## What the exercise asks
The required answer is a copy of each line in the entries below that includes "period".

## Material for the task
============

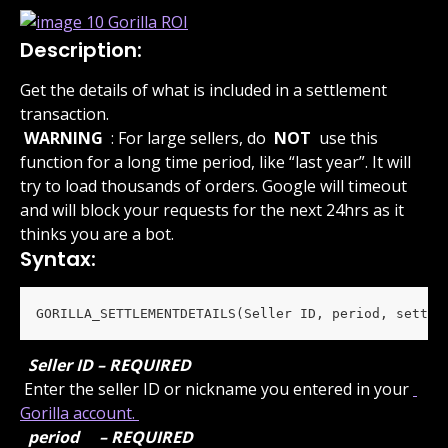
Description:
Get the details of what is included in a settlement 
transaction.
 WARNING 
 : For large sellers, do 
 NOT 
 use this 
function for a long time period, like “last year”. It will 
try to load thousands of orders. Google will timeout 
and will block your requests for the next 24hrs as it 
thinks you are a bot.
Syntax:
GORILLA_SETTLEMENTDETAILS(Seller ID, period, settle
 Seller ID – REQUIRED 
 Enter the seller ID or nickname you entered in your 
Gorilla account. 
 period 
 – REQUIRED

============

## Reply to the task
function for a long time period, like “last year”. It will 
GORILLA_SETTLEMENTDETAILS(Seller ID, period, settle
 period 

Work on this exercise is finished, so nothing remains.